Pequeña historia de impresiones
En cuanto se instaló, ocupando más espacio que el de su desplazada antecesora, ya me dio el primer disgusto y comencé a verla con malos ojos, ésto dicho en sentido figurado, ya que no me quejo de los míos.
No me llevo bien con la soberbia, y su presencia la irradiaba claramente, por lo menos desde mi perspectiva, condicionada -lo reconozco- por preconceptos nacidos en mi interior al calor de aquella sensación liminar.

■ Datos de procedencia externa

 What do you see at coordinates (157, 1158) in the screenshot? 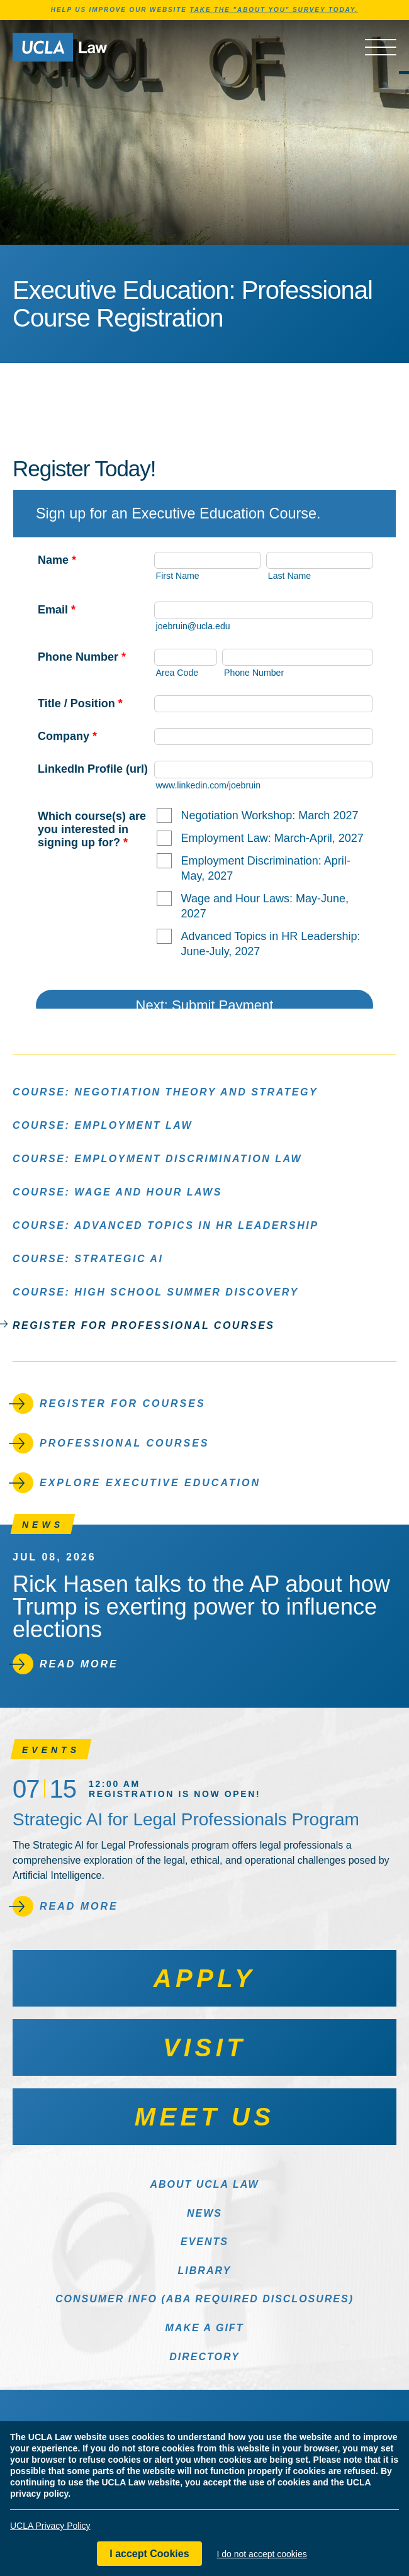
I see `Course: Employment Discrimination Law` at bounding box center [157, 1158].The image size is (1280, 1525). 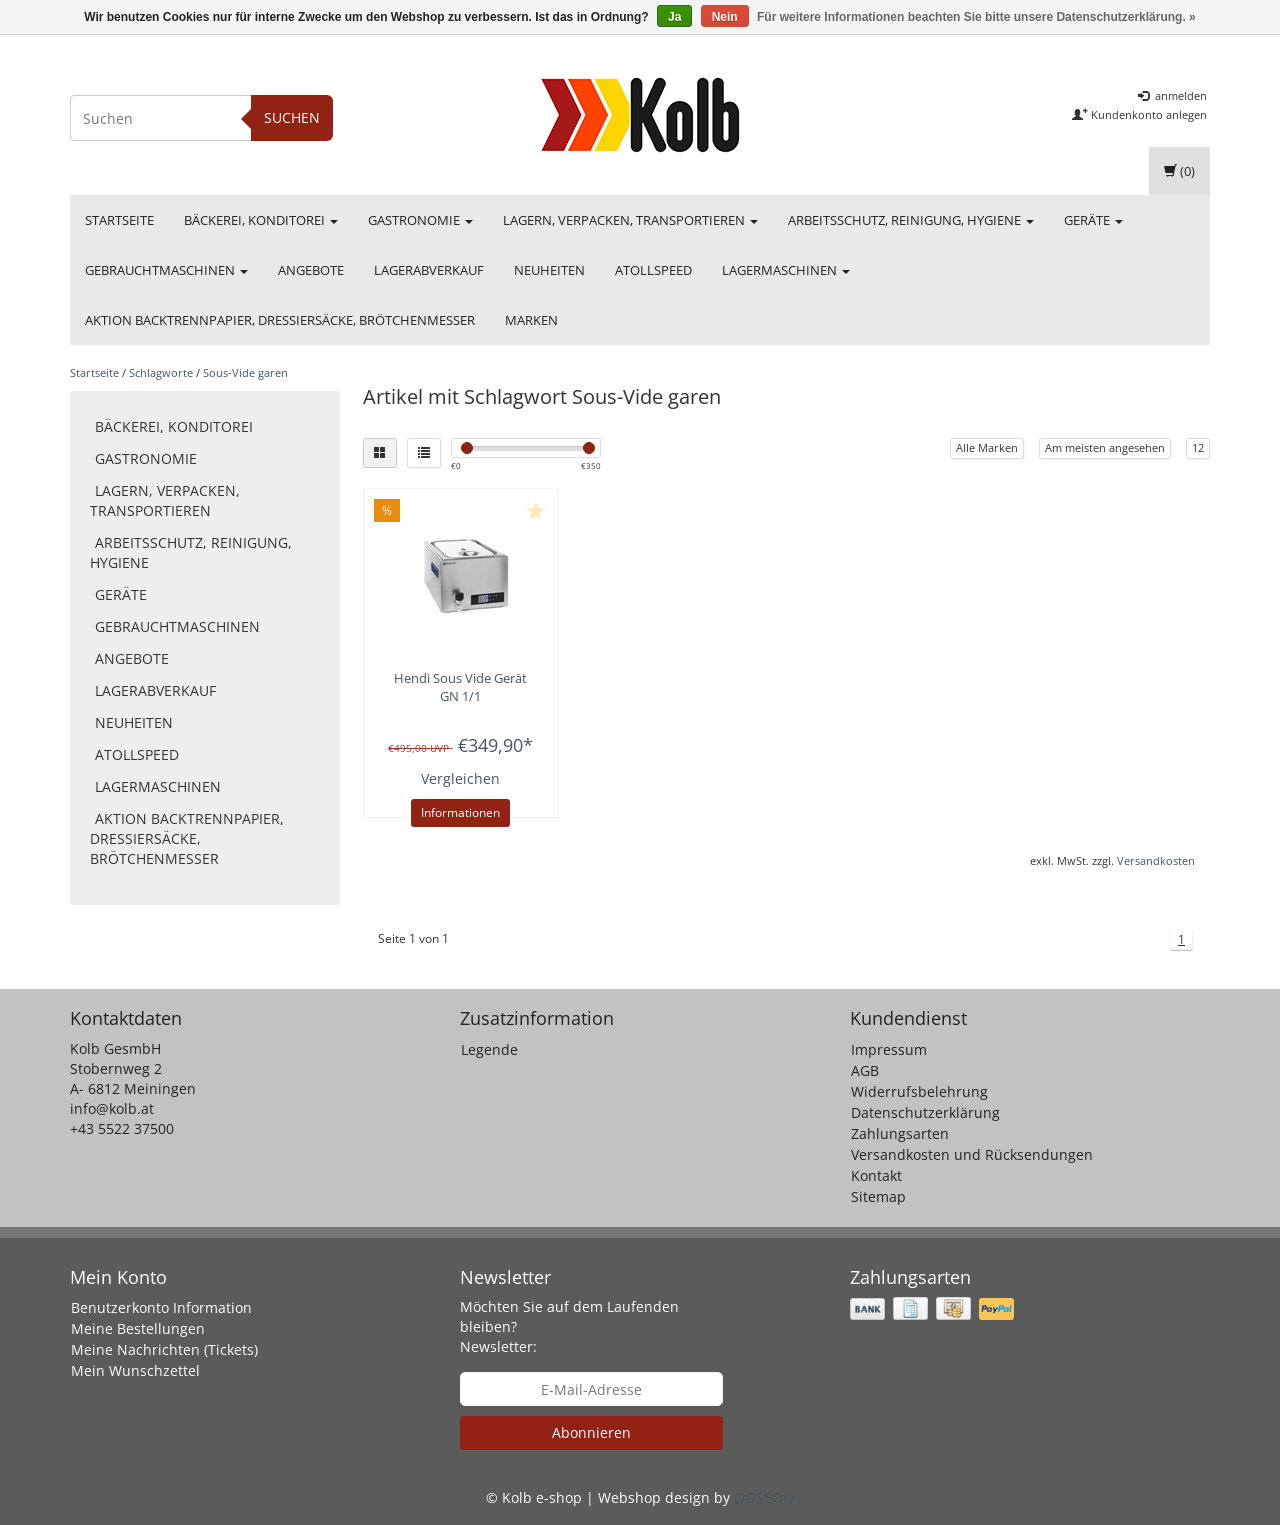 What do you see at coordinates (925, 1112) in the screenshot?
I see `Datenschutzerklärung` at bounding box center [925, 1112].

Hasta llegué a hacer pensar que pudiera ser argentina, pese a constarme su origen chino. Eso, desde luego, porque a los gauchos y chinas del Cono Sur nos han hecho tanta fama de soberbios como para que hasta nosotros nos lo hayamos creído.
Pero no estoy aquí para hacer sociología barata, sino para hablar de la intrusa.
“¿Intrusa? Si vos me buscaste cuando la otra te dejó”, me replicó cuando la llamé así por primera vez.
Le expliqué (no sin pedir disculpas por el exabrupto) que no me gustaba que la llamara “la otra”, lo que me sonaba despectivo; que era cruel al decir que me había dejado, considerando que su vida se había apagado y, para que quedara bien claro, que de HP (la llamaré así) guardaba impresiones imborrables.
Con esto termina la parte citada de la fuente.